The script does the following:

  1. Sets up $GPG_TTY for gpg and decrypts one of passwords (or really anything that's encrypted with key(s) that protect e-mail passwords) to ensure relevant gpg-key is cached and you won't need to enter passphrase more than once.
  2. Clears file with last log after saving its contents elsewhere.
  3. Collects e-mails from all mailboxes in parallel.
  4. Displays list of new e-mails with their subjects and where they were put.
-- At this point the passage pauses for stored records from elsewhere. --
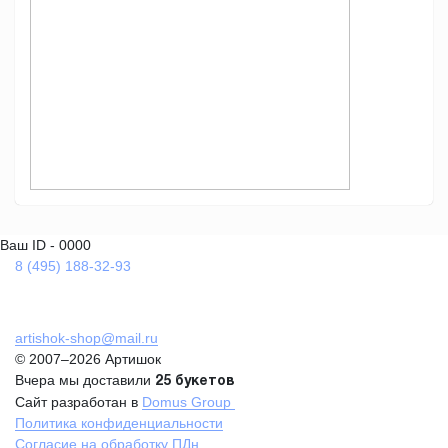
Ваш ID - 0000
8 (495) 188-32-93
artishok-shop@mail.ru
© 2007–2026 Артишок
Вчера мы доставили
25 букетов
Сайт разработан в
Domus Group
Политика конфиденциальности
Согласие на обработку ПДн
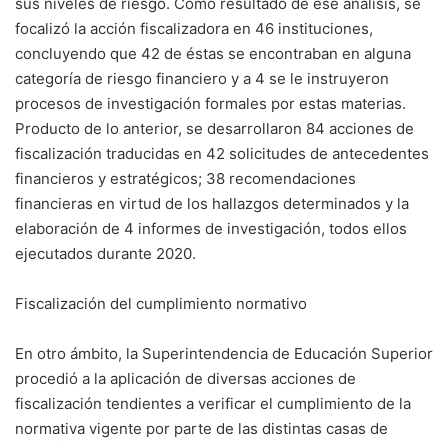
sus niveles de riesgo. Como resultado de ese análisis, se
focalizó la acción fiscalizadora en 46 instituciones,
concluyendo que 42 de éstas se encontraban en alguna
categoría de riesgo financiero y a 4 se le instruyeron
procesos de investigación formales por estas materias.
Producto de lo anterior, se desarrollaron 84 acciones de
fiscalización traducidas en 42 solicitudes de antecedentes
financieros y estratégicos; 38 recomendaciones
financieras en virtud de los hallazgos determinados y la
elaboración de 4 informes de investigación, todos ellos
ejecutados durante 2020.
Fiscalización del cumplimiento normativo
En otro ámbito, la Superintendencia de Educación Superior
procedió a la aplicación de diversas acciones de
fiscalización tendientes a verificar el cumplimiento de la
normativa vigente por parte de las distintas casas de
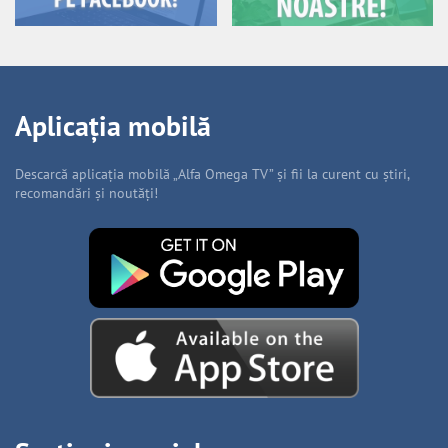
Aplicația mobilă
Descarcă aplicația mobilă „Alfa Omega TV” și fii la curent cu știri,
recomandări și noutăți!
For some reason (probably related to terminal initialization) gpg can fail if you run this script like xterm -e script, but everything is fine for xterm -e 'usleep 100000 && script' or when it's run from already running terminal (thus it works fine from mutt).

This approach enforces a different workflow: instead of sometimes seeing new mail right after answering previously received message you now can process e-mail in batches and do not get distracted by newly arrived e-mails while dealing with the previous ones.